Beswick v. Beswick [1968]

By Kamana Divya Sree (DSNLU, Vizag)

Facts of Case

Mr. Peter Beswick, an elderly coal merchant entered into an agreement with his nephew Mr. John Joseph Beswick on 14th March 1962. Under this agreement, Mr. Peter Beswick assigned the assets of his coal business to his nephew Mr. John Joseph Beswick and in return, his nephew agreed to pay him a sum of £6  10s  per week rest of his life and after his death £5 to be paid to his wife i.e Mrs. Peter Beswick as an annuity. Mr. John Joseph Beswick paid Mr. Peter Beswick until his death and made only one payment to his widow. Mrs. Peter Beswick brought an action against Mr. John Joseph Beswick for failing to pay the annuity. She did so in two capacities :

1)  As administratrix of her late husband’s estate; and

2) In her personal capacity


Can Mrs. Peter Beswick sue her nephew either in her own personal capacity or in the capacity of the executrix of the will, or both?


Court of Appeal 

Initially the Vice-Chancellor of the Chancery Court of the country Palatine of Lancaster dismissed the claim for specific performance. Then the case came to the the court of appeal. Here Mr. Lord Denning held that the plaintiff is entitled to remedy both in her personal capacity and also as the adminstratix of her late huband’s estate. 

House of Lords

Upon appeal to the House of Lords, it was held that Mrs. Peter Beswick in her capacity as an adminstratix was entitled to specific performance of the agreement made between her husband and her husband’s nephew. It was also held that the commonly existing Doctrine of Privity of Contract had to be applied and Mrs. Peter Beswick’s action under personal capacity cannot be maintained. 

Legal Terms

Doctrine of Privity of Contract

“A person who is not a party to a contract cannot enforce it or any of its terms. Even if the person can show that one of the parties to the contract was acting as his agent, he will still be unable to enforce it if he has not provided consideration”

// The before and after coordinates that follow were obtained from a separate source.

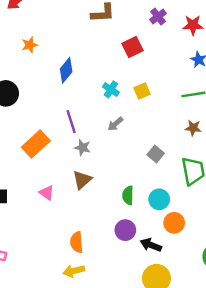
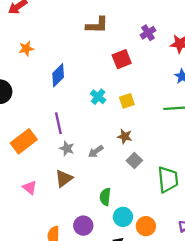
gray arrow: (115, 124) -> (96, 151), moved
brown star: (193, 128) -> (125, 136), moved
cyan circle: (159, 199) -> (123, 217), moved
purple circle: (125, 230) -> (83, 226), moved

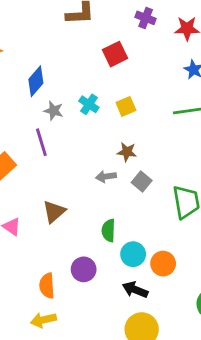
purple cross: (148, 33) -> (146, 18), turned -32
gray star: (67, 148) -> (54, 111), moved
gray arrow: (96, 151) -> (106, 177), moved, turned 32

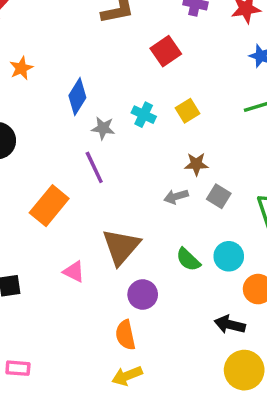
brown triangle: (54, 212) -> (121, 247), size x1.4
green semicircle: (108, 230) -> (188, 260), turned -40
cyan circle: (133, 254) -> (229, 256), moved
purple circle: (84, 269) -> (143, 294), moved

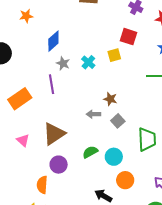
red square: (166, 51) -> (128, 37), moved, turned 36
yellow square: (188, 111) -> (114, 55), moved
green semicircle: (188, 260) -> (90, 152), turned 91

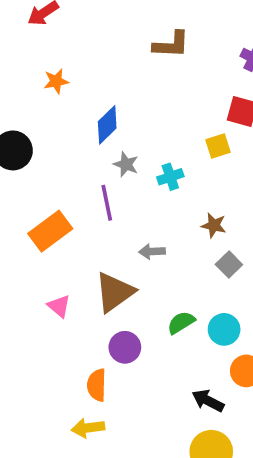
cyan cross: (88, 62) -> (170, 177), moved, turned 32
gray arrow: (93, 114) -> (152, 251), moved

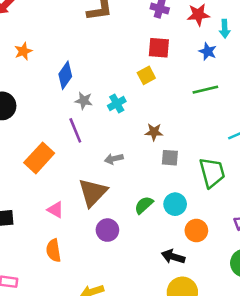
gray square: (229, 265) -> (170, 158), turned -30
orange semicircle: (97, 385) -> (53, 250), moved

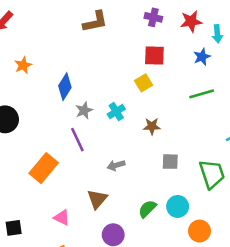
blue star: (208, 51) -> (202, 57), turned 30
gray star: (84, 101) -> (84, 110), turned -30
brown star: (154, 132) -> (152, 126), moved
brown triangle: (93, 192) -> (97, 199), size x0.7

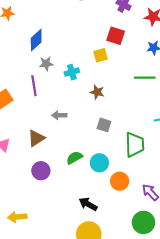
orange circle: (199, 231) -> (120, 181), moved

In general privity of contract as a relation where the parties entering into a contract can sue each other but restrict it from letting a third person sue them.  Only the parties entering into the contract can sue each other. Only a promisee may enforce the contract and if a third person is not a promisee to the contract then he has no right to enforce it.  This principle was stated in the case Dunlope True Co v. Selfridge. There is also a principle which says that the consideration must move from the promisee which was given in the Tweddle v. Atkinson case.  The privity of contract only occurs between parties in a contract and is most common in contract of sale of goods or services.

Specific Performance

Specific performance is an equitable relief granted by the Court to enforce contractual obligations between the parties. It is a remedy in performance as opposed to a claim sounding in damages for breach of contract where pecuniary compensation is granted as relief for failure to carry out the terms of the contract.